## Task brief
Among the lines below, some may contain the string "Sale". Say how many do, and give nothing besides the number.

=== Supplied data ===

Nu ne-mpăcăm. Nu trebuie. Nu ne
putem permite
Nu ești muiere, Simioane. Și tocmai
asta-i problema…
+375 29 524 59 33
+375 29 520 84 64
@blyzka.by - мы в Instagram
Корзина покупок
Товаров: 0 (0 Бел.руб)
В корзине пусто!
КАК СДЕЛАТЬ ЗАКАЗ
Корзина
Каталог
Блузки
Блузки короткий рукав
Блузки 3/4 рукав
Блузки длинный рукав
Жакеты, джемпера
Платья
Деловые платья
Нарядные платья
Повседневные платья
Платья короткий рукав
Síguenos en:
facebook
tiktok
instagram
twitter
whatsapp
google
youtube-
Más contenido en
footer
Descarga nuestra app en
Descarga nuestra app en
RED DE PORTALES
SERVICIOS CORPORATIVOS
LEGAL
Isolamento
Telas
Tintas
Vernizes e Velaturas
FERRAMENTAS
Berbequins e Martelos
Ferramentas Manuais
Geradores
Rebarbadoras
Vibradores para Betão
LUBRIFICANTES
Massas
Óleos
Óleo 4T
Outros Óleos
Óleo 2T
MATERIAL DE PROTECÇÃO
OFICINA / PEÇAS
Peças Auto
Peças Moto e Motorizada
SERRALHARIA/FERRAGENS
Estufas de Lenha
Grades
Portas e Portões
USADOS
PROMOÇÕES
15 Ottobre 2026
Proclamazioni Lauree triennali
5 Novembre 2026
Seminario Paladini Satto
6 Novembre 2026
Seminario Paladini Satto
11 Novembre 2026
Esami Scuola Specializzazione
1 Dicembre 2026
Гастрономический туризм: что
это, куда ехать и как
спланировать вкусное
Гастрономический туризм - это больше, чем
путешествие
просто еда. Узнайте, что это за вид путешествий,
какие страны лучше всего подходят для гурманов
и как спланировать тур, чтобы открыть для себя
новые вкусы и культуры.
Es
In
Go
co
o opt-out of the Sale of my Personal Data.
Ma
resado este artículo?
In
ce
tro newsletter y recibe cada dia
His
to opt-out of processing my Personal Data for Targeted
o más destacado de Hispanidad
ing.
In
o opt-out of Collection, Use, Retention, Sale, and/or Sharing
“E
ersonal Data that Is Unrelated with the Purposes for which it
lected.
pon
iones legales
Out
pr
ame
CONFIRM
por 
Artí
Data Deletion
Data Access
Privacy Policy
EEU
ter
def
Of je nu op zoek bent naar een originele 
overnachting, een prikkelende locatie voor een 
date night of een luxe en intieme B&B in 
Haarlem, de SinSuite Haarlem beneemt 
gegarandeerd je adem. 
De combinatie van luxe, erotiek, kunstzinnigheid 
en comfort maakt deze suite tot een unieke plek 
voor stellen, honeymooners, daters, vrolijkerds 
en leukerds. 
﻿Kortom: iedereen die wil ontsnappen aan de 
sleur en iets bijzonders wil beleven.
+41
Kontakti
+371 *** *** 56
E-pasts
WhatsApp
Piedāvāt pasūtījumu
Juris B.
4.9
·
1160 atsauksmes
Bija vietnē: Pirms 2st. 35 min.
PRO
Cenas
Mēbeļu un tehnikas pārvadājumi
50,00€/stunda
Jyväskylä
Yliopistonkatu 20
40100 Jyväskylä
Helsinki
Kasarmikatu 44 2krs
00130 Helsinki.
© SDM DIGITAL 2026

===

## Exercise answer
2